Table of Contents
Escalation of the Iran-Israel Conflict: Market Implications
The recent intensification of the Iran-Israel conflict over the past few days has captured global attention, with both nations amplifying their military operations. This escalation has triggered a surge in oil and gold prices, driven by concerns of interrupted Iranian energy production and a heightened demand for safe investments. Despite this, the S&P/ASX 200 index displayed relative stability on Monday.
The Australian sharemarket’s steadiness contrasts sharply with the international anxiety surrounding the conflict, which raises fears of a prolonged regional war. Global bodies, including the UN, G7 leaders, and French President Emmanuel Macron, have called for restraint, while Russia has condemned Israel’s military actions as violations of international law.
Iran’s Supreme Leader Ayatollah Ali Khamenei has promised a "harsh response" alongside military leaders’ pledges of ongoing retaliation. Israeli Prime Minister Benjamin Netanyahu has characterised the military response as crucial for the preservation of Israel, alluding to the potential for regime change in Iran.

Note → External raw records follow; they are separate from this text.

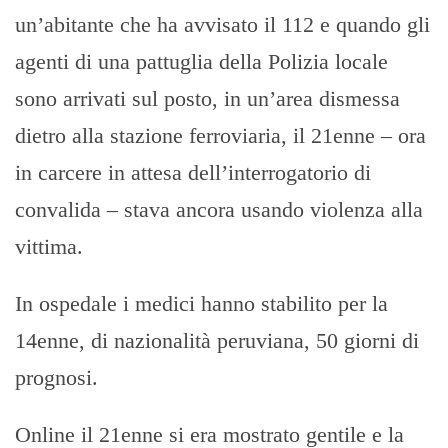
un’abitante che ha avvisato il 112 e quando gli
agenti di una pattuglia della Polizia locale
sono arrivati sul posto, in un’area dismessa
dietro alla stazione ferroviaria, il 21enne – ora
in carcere in attesa dell’interrogatorio di
convalida – stava ancora usando violenza alla
vittima.
In ospedale i medici hanno stabilito per la
14enne, di nazionalità peruviana, 50 giorni di
prognosi.
Online il 21enne si era mostrato gentile e la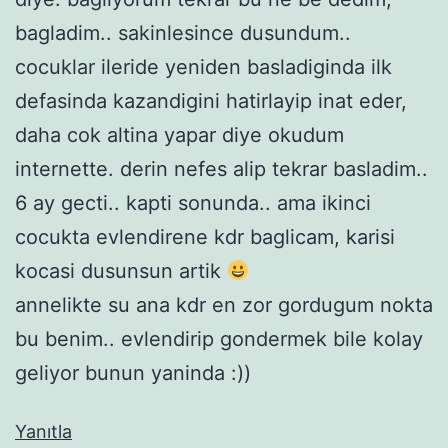
bagladim.. sakinlesince dusundum..
cocuklar ileride yeniden basladiginda ilk
defasinda kazandigini hatirlayip inat eder,
daha cok altina yapar diye okudum
internette. derin nefes alip tekrar basladim..
6 ay gecti.. kapti sonunda.. ama ikinci
cocukta evlendirene kdr baglicam, karisi
kocasi dusunsun artik
annelikte su ana kdr en zor gordugum nokta
bu benim.. evlendirip gondermek bile kolay
geliyor bunun yaninda :))
Yanıtla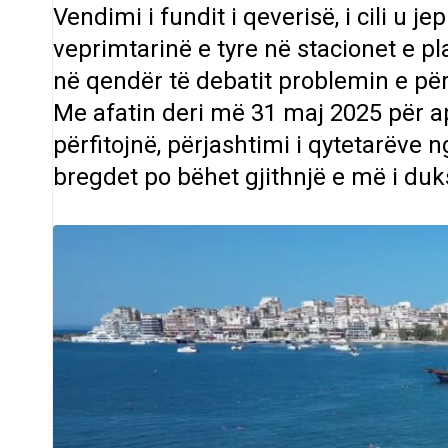
Vendimi i fundit i qeverisë, i cili u j
veprimtarinë e tyre në stacionet e p
në qendër të debatit problemin e për
Me afatin deri më 31 maj 2025 për a
përfitojnë, përjashtimi i qytetarëve n
bregdet po bëhet gjithnjë e më i du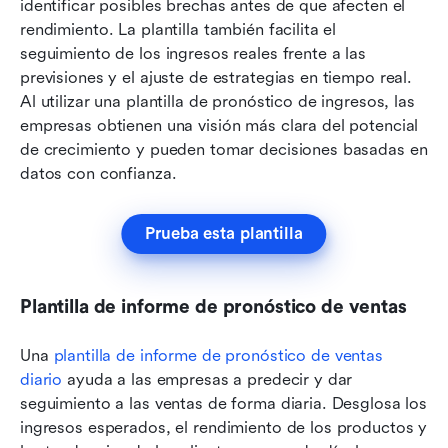
identificar posibles brechas antes de que afecten el 
rendimiento. La plantilla también facilita el 
seguimiento de los ingresos reales frente a las 
previsiones y el ajuste de estrategias en tiempo real. 
Al utilizar una plantilla de pronóstico de ingresos, las 
empresas obtienen una visión más clara del potencial 
de crecimiento y pueden tomar decisiones basadas en 
datos con confianza.
Prueba esta plantilla
Plantilla de informe de pronóstico de ventas
Una 
plantilla
 de informe de pronóstico de ventas 
diario
 ayuda a las empresas a predecir y dar 
seguimiento a las ventas de forma diaria. Desglosa los 
ingresos esperados, el rendimiento de los productos y 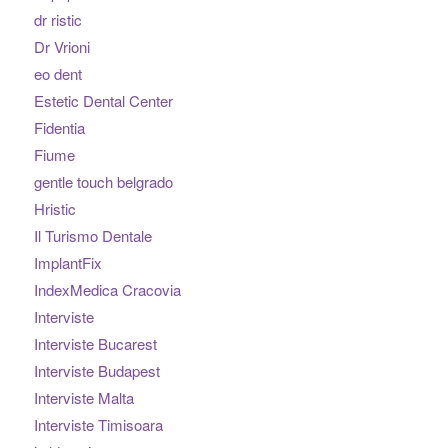
dr ristic
Dr Vrioni
eo dent
Estetic Dental Center
Fidentia
Fiume
gentle touch belgrado
Hristic
Il Turismo Dentale
ImplantFix
IndexMedica Cracovia
Interviste
Interviste Bucarest
Interviste Budapest
Interviste Malta
Interviste Timisoara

Historical Context: Market Reactions to Geopolitical Tensions
The historical performance of the S&P/ASX 200 during significant geopolitical events reveals a tendency for short-term dips followed by a market recovery within a month. Research shows that while such conflicts often trigger immediate downward pressure on equities, the long-term impact is typically minimal.
Economic State Matters
The influence of the broader economic context on post-conflict returns is substantial. Out of ten major conflicts analysed, three coincided with recessions or triggered economic downturns:
-
The Iraq-Kuwait War (1990): Oil prices soared from US$15 to US$40, leading to an economic contraction of 1.5% and unemployment peaking at 7.8% in 1992.
-
September 11 Attacks (2001): This event worsened the existing dot-com recession, exacerbating economic challenges.

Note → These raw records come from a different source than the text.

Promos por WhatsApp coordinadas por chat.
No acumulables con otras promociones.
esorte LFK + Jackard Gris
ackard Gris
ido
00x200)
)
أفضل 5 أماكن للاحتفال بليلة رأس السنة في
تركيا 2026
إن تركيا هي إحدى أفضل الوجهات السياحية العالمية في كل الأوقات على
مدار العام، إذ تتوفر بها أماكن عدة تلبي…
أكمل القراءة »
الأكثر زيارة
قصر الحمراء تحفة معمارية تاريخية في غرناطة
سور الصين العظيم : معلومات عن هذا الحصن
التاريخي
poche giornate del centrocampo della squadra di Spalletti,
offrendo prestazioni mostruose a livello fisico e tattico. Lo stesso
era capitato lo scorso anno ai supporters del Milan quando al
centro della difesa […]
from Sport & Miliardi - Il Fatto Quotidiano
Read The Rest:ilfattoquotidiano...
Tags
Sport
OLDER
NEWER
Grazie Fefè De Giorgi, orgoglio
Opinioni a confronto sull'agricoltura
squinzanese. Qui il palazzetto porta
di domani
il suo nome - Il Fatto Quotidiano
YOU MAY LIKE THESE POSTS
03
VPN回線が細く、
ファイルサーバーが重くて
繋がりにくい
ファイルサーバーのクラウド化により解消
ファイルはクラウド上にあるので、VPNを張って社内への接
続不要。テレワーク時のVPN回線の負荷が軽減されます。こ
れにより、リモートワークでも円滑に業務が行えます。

- The Iranian airstrike (2020): Although not occurring during a recession, it preceded the economic disruption wrought by the pandemic.
When the US economy is in recession, the ASX 200 tends to show negative average forward returns. In contrast, periods of economic growth generally correlate with strong positive returns.
Current Risks and Market Outlook
While historical patterns suggest that geopolitical tensions typically subside after a month, the current situation poses unique challenges. The apparent unwillingness of both Iran and Israel to de-escalate has raised the spectre of a wider regional conflict, with the potential involvement of the US and other global powers.
In recent trading sessions, oil prices have surged by about 12%, with Brent crude nearing US$74.70 per barrel—the highest level since late February. This price increase comes at a critical time as inflation rates are returning to central bank targets of 2-3%. A significant rise in oil prices could impact consumer inflation and compel central banks to revisit their easing plans, thus highlighting the conflict’s implications for monetary policy.
This escalation occurs as the ASX 200 has recently experienced a substantial V-shaped recovery of approximately 17% from the lows following Liberation Day and is now trading at unprecedented levels, which may make the market susceptible to corrections or profit-taking.
Recent history offers insight into potential outcomes. Nine months ago, a similar escalation unfolded between Iran and Israel. Although it initially hampered market performance and raised the S&P 500 VIX from 15 to the low 20s, the adverse effects were temporary, aligning with historical observations. By November, the turmoil had largely dissipated.
Conclusion: Navigating Geopolitical Challenges
In summary, each geopolitical event warrants due respect and vigilance from investors. However, historical trends suggest that market overreactions may present opportunities for those with a long-term investment perspective. The resilience of the ASX 200 amid current geopolitical tensions provides a glimmer of hope for investors, but the evolving situation necessitates careful consideration of both immediate risks and historical precedents.